In the entries that follow, the first line to write out is the one containing "Locate an element on the screen. The image", and the last is the one containing "In order to click on User:AlexCage34123448". Reproduce that stretch exactly, with nothing before or after it.

Records provided START

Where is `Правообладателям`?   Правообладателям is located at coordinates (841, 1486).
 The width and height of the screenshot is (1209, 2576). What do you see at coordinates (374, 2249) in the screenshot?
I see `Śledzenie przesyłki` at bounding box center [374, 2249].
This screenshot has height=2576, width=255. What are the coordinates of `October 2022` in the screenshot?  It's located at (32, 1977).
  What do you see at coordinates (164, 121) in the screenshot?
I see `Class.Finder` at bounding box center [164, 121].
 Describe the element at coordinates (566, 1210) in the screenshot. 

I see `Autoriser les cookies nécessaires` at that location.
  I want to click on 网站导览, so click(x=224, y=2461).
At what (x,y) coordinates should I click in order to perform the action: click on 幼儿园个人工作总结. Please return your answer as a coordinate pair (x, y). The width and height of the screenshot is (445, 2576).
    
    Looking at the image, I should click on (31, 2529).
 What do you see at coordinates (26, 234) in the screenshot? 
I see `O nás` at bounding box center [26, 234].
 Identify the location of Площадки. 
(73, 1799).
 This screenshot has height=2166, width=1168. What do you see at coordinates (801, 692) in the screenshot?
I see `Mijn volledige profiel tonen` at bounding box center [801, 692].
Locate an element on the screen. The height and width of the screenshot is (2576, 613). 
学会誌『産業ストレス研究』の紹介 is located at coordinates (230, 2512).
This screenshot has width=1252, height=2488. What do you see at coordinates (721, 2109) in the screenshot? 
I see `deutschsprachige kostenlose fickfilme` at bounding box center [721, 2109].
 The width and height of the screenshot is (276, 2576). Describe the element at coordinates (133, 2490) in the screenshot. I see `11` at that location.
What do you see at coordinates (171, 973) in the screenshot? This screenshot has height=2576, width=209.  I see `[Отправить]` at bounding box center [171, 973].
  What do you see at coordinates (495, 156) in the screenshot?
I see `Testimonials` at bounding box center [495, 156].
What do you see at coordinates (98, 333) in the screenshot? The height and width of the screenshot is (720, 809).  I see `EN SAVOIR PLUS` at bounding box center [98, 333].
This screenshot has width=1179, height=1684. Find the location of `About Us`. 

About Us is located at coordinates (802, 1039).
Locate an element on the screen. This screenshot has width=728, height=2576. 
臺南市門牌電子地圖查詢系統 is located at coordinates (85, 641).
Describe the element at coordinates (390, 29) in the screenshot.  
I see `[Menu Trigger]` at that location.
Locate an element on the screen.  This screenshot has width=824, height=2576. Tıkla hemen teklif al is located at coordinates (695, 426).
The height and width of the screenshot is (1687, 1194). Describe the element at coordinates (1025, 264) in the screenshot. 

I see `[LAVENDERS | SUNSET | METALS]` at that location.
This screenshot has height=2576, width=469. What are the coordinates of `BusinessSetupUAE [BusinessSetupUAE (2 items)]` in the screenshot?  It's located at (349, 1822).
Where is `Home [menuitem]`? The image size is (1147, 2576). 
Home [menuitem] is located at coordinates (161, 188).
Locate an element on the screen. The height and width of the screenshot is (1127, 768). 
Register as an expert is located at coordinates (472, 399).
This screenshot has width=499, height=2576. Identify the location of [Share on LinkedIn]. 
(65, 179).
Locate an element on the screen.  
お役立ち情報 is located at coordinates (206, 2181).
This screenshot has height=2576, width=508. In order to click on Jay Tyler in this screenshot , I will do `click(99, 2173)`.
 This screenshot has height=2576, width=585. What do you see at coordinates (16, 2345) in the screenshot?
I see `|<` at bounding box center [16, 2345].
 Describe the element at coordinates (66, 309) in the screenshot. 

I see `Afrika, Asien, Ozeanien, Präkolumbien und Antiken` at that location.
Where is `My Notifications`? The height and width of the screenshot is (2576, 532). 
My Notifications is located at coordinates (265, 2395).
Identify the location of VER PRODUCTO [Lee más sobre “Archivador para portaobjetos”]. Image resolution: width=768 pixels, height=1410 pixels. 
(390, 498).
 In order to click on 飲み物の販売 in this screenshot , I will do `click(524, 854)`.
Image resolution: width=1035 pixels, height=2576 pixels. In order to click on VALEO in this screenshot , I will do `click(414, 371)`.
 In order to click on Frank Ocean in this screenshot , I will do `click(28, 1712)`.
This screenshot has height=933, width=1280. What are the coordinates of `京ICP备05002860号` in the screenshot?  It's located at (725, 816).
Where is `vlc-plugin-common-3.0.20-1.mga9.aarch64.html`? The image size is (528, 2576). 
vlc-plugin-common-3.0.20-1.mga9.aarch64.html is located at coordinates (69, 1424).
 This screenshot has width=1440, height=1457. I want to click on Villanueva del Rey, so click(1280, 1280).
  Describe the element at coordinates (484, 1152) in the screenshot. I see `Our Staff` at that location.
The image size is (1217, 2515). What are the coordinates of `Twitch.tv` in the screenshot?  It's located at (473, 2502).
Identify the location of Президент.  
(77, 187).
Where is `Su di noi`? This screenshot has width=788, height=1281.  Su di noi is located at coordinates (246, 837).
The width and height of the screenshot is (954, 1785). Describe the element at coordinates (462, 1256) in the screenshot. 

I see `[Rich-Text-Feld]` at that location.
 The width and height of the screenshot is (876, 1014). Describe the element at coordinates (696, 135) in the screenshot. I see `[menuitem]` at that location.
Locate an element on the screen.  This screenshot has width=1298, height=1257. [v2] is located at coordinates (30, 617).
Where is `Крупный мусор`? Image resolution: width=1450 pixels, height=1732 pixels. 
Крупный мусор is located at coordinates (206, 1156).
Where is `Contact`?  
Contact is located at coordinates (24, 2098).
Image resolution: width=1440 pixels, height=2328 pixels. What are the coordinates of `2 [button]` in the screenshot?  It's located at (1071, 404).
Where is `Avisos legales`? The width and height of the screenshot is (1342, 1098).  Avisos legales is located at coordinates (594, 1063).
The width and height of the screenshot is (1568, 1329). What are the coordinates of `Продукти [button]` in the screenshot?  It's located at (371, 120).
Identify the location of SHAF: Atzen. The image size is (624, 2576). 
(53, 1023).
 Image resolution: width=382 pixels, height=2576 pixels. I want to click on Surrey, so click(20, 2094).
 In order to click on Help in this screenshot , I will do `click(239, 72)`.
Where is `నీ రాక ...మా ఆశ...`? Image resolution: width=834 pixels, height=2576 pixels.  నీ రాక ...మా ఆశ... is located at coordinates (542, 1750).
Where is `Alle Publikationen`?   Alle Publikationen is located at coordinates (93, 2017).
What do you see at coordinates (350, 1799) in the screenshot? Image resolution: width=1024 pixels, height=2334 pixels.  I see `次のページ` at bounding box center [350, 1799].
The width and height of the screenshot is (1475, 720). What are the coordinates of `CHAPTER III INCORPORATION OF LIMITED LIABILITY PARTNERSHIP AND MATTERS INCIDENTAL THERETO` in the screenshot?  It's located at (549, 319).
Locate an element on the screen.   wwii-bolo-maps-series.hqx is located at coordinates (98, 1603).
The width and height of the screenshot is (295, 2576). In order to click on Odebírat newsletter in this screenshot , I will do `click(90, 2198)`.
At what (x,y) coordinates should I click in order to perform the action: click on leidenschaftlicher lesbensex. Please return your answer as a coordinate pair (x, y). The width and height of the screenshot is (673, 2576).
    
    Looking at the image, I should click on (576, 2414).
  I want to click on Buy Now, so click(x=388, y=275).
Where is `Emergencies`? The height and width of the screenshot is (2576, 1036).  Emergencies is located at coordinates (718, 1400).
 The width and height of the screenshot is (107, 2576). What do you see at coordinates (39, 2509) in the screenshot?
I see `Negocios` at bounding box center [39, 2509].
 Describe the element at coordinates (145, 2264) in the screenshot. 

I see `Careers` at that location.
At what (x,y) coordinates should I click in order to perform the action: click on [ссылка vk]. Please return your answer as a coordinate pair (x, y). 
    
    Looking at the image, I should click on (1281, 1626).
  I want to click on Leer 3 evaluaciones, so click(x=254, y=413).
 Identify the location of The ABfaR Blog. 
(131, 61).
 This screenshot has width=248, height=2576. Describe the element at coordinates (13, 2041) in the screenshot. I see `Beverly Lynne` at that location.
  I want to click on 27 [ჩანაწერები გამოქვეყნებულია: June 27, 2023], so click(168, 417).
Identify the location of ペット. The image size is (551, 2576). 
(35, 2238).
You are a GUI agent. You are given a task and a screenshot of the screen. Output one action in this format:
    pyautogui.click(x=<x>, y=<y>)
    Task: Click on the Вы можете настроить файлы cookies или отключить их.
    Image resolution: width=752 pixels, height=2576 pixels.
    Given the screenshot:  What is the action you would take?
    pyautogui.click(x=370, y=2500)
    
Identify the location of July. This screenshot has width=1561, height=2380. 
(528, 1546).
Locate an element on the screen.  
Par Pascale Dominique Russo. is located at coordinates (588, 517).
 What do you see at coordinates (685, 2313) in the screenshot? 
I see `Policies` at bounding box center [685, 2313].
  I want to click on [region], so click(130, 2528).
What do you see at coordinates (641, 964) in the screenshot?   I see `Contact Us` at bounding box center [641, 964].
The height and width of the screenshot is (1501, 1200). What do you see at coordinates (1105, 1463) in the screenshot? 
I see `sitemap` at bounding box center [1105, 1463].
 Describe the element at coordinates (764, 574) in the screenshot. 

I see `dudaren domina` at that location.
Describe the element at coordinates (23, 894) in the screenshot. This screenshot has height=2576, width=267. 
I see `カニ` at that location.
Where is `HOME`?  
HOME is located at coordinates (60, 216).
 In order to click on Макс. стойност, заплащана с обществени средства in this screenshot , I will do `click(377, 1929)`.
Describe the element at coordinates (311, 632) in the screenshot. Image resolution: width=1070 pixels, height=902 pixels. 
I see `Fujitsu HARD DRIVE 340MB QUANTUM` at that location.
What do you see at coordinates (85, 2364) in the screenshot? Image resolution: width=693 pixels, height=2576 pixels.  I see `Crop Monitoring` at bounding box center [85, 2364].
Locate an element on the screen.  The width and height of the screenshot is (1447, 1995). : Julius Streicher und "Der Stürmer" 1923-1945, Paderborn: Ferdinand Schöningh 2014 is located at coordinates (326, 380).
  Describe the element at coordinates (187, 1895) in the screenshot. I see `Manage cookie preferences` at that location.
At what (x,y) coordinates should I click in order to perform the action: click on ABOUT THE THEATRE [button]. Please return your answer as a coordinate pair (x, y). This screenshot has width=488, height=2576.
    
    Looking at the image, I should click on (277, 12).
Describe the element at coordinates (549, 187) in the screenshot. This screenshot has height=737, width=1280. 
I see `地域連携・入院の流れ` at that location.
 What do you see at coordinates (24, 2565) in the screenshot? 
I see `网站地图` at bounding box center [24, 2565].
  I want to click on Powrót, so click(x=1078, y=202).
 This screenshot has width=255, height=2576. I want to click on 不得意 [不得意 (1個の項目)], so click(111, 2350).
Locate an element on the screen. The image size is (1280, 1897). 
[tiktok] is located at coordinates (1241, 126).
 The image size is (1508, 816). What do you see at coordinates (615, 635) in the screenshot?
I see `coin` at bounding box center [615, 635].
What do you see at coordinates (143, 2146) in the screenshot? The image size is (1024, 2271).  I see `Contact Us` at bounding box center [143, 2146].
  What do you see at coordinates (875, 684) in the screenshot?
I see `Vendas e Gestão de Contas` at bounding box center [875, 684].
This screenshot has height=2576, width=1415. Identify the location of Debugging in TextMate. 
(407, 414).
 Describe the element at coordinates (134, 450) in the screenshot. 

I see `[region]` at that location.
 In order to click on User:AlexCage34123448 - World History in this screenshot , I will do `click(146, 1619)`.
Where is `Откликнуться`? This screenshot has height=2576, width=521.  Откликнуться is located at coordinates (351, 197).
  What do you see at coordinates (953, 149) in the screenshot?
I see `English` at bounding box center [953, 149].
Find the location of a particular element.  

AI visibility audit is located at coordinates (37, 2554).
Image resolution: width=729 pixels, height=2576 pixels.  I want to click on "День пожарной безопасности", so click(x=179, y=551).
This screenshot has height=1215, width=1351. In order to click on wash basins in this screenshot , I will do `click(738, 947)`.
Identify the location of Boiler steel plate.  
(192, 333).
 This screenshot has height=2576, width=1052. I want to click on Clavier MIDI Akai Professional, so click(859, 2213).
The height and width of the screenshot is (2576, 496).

Records provided END

* **Response to the task**:
Locate an element on the screen. The image size is (1280, 1897). 
[tiktok] is located at coordinates (1241, 126).
 The image size is (1508, 816). What do you see at coordinates (615, 635) in the screenshot?
I see `coin` at bounding box center [615, 635].
What do you see at coordinates (143, 2146) in the screenshot? The image size is (1024, 2271).  I see `Contact Us` at bounding box center [143, 2146].
  What do you see at coordinates (875, 684) in the screenshot?
I see `Vendas e Gestão de Contas` at bounding box center [875, 684].
This screenshot has height=2576, width=1415. Identify the location of Debugging in TextMate. 
(407, 414).
 Describe the element at coordinates (134, 450) in the screenshot. 

I see `[region]` at that location.
 In order to click on User:AlexCage34123448 - World History in this screenshot , I will do `click(146, 1619)`.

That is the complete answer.